_What is being asked_.
Go through the data below and copy each line where the word "Жендэрийн" occurs.

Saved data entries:
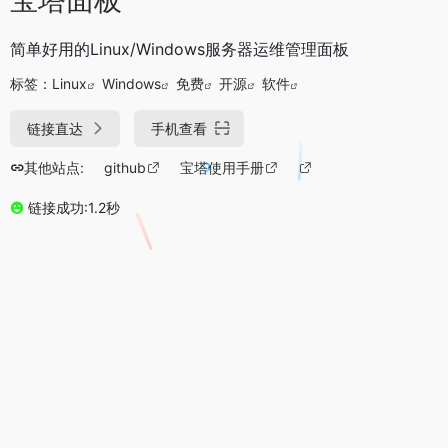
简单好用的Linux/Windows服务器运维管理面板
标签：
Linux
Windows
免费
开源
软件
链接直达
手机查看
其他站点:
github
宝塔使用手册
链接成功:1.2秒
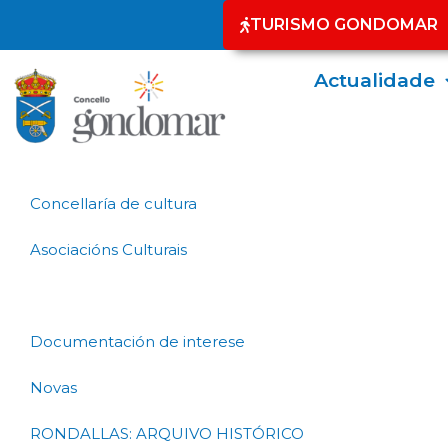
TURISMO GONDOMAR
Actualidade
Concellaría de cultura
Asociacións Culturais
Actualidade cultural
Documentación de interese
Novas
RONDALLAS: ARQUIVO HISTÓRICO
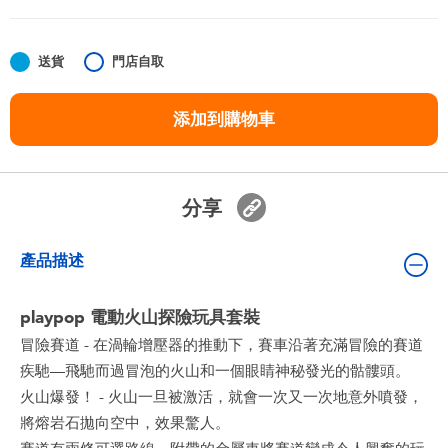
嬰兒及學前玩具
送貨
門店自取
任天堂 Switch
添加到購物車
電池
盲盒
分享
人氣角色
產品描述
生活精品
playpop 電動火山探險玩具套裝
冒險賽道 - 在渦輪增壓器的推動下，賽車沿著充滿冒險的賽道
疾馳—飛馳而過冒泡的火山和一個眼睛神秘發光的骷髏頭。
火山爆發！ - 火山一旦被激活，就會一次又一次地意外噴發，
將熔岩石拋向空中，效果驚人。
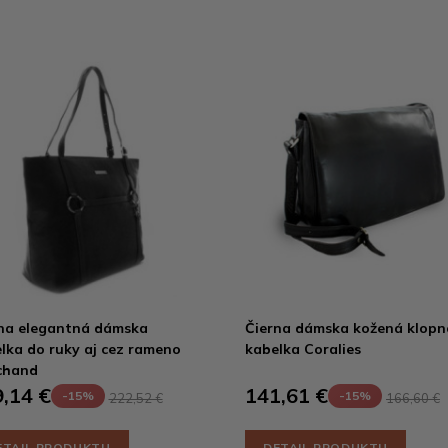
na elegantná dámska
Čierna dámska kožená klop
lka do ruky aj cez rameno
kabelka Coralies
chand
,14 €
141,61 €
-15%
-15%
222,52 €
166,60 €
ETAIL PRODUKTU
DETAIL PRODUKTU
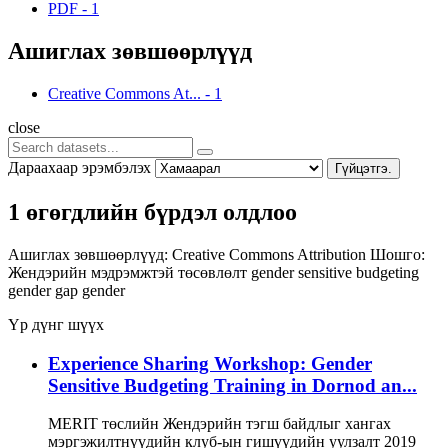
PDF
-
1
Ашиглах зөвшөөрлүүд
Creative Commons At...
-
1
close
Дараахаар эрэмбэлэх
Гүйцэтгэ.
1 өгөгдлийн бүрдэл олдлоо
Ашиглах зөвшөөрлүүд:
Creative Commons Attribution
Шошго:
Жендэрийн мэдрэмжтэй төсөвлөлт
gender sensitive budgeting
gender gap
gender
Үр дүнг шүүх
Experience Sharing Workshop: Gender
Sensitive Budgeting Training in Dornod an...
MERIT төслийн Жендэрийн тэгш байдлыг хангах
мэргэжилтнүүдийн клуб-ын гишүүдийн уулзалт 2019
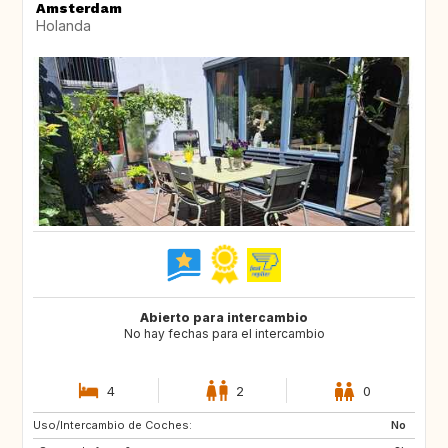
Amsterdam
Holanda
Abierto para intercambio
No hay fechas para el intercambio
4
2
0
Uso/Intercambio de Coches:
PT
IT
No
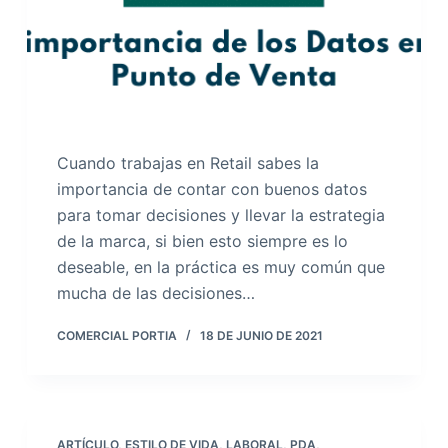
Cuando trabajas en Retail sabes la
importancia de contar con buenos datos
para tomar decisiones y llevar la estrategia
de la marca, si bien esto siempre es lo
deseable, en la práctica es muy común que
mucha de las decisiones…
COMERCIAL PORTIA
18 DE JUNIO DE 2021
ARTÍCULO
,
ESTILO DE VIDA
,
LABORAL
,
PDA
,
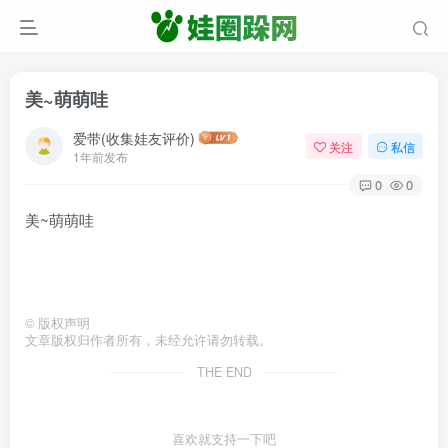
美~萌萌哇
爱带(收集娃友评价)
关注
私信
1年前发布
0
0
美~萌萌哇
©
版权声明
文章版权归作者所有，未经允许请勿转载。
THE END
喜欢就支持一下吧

_Output for this task_.
Жендэрийн мэдрэмжтэй төсөвлөлт
MERIT төслийн Жендэрийн тэгш байдлыг хангах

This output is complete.